(Page-level text extractions)
[Start of section]
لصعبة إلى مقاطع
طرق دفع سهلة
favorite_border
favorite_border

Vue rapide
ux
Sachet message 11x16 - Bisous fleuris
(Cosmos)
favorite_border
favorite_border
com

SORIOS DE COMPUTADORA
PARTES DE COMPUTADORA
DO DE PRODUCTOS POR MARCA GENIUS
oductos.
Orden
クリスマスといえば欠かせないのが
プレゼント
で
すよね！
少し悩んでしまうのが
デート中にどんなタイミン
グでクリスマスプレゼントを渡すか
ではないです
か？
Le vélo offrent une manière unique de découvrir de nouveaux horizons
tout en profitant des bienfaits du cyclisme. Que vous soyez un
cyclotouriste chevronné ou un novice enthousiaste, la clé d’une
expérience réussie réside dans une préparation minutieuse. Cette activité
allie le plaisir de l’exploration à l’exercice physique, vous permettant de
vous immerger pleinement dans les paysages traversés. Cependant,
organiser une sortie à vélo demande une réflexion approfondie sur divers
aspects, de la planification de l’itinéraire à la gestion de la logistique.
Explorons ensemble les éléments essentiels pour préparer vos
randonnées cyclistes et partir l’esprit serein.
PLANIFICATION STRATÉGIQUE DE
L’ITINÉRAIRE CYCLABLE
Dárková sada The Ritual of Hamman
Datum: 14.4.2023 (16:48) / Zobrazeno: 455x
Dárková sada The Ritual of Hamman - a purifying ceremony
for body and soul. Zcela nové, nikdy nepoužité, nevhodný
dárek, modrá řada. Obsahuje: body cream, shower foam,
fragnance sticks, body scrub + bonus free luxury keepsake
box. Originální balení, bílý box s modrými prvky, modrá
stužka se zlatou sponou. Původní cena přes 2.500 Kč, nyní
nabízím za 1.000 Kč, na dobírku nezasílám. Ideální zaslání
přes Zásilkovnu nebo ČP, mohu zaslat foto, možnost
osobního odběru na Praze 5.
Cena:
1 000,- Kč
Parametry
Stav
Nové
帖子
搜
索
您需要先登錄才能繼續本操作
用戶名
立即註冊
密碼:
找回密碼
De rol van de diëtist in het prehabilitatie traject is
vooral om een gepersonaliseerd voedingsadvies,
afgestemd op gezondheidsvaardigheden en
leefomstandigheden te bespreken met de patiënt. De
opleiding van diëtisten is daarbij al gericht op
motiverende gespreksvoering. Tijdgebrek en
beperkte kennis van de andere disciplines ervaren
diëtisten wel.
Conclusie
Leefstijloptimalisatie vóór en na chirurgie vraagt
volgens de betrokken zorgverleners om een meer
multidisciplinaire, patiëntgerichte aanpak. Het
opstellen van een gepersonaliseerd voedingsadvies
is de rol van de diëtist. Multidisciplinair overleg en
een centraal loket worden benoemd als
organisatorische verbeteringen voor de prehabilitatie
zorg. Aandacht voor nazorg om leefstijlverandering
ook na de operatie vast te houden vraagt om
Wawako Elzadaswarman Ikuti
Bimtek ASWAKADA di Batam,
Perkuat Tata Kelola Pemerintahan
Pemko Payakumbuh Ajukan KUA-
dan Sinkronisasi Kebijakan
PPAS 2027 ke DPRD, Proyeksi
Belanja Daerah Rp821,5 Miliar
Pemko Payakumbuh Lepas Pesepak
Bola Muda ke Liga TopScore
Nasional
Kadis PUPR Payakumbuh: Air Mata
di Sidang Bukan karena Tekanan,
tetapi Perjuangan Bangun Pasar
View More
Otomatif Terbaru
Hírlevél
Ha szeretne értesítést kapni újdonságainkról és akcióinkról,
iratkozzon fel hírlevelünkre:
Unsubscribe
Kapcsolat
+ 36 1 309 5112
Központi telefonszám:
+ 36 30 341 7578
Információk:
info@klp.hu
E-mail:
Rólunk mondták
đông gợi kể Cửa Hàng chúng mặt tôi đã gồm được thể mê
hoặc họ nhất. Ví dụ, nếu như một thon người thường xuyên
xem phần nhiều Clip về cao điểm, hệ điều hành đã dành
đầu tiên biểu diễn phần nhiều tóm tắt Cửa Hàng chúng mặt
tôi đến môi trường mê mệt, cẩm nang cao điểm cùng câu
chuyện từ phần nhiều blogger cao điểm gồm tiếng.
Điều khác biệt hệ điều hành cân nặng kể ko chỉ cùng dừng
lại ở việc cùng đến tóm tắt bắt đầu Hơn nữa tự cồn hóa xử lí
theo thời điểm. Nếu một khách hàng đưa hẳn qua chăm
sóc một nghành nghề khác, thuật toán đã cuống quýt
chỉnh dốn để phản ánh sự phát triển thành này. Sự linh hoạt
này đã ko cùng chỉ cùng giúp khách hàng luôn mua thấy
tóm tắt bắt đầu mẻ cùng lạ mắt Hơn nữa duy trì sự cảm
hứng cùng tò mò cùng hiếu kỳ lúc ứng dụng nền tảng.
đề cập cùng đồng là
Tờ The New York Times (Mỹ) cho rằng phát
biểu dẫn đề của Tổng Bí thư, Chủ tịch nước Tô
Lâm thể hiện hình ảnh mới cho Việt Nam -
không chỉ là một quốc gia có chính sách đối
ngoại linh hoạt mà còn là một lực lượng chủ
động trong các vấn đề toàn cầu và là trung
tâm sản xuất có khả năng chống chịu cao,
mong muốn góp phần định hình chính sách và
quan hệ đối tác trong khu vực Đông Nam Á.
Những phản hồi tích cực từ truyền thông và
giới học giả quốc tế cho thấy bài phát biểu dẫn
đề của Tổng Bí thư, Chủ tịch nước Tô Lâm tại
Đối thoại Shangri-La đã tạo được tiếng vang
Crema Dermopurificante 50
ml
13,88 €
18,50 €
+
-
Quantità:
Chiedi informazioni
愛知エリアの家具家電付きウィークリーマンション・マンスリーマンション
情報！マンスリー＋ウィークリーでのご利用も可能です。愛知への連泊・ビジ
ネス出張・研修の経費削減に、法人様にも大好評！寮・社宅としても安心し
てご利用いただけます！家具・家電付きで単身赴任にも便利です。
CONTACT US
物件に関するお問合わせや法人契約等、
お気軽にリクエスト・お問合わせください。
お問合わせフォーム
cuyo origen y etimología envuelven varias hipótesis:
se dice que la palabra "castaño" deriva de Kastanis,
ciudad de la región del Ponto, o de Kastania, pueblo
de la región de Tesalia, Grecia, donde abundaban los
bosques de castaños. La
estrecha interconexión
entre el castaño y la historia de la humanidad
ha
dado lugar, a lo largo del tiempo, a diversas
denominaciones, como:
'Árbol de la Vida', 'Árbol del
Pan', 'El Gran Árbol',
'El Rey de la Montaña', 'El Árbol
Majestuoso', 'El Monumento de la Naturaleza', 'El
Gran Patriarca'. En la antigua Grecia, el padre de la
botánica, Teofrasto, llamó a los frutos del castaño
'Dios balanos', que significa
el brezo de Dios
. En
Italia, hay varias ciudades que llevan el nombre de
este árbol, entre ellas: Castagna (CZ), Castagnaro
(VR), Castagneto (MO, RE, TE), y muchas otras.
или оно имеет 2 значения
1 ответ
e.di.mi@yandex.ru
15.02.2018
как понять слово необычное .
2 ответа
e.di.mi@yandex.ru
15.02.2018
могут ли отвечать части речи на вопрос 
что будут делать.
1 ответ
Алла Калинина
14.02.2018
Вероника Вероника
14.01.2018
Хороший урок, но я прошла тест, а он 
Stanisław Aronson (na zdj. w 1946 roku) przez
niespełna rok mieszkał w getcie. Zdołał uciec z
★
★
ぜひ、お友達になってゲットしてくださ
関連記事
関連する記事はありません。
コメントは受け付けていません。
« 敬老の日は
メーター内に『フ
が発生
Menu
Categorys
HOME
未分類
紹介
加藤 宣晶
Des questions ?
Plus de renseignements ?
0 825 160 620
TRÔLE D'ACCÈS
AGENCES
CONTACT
[End of section]
• **WHAT IS BEING ASKED**
Could you find every line in the records above that has the string "thấy" and copy it?

• **EXERCISE RESPONSE**
này đã ko cùng chỉ cùng giúp khách hàng luôn mua thấy
giới học giả quốc tế cho thấy bài phát biểu dẫn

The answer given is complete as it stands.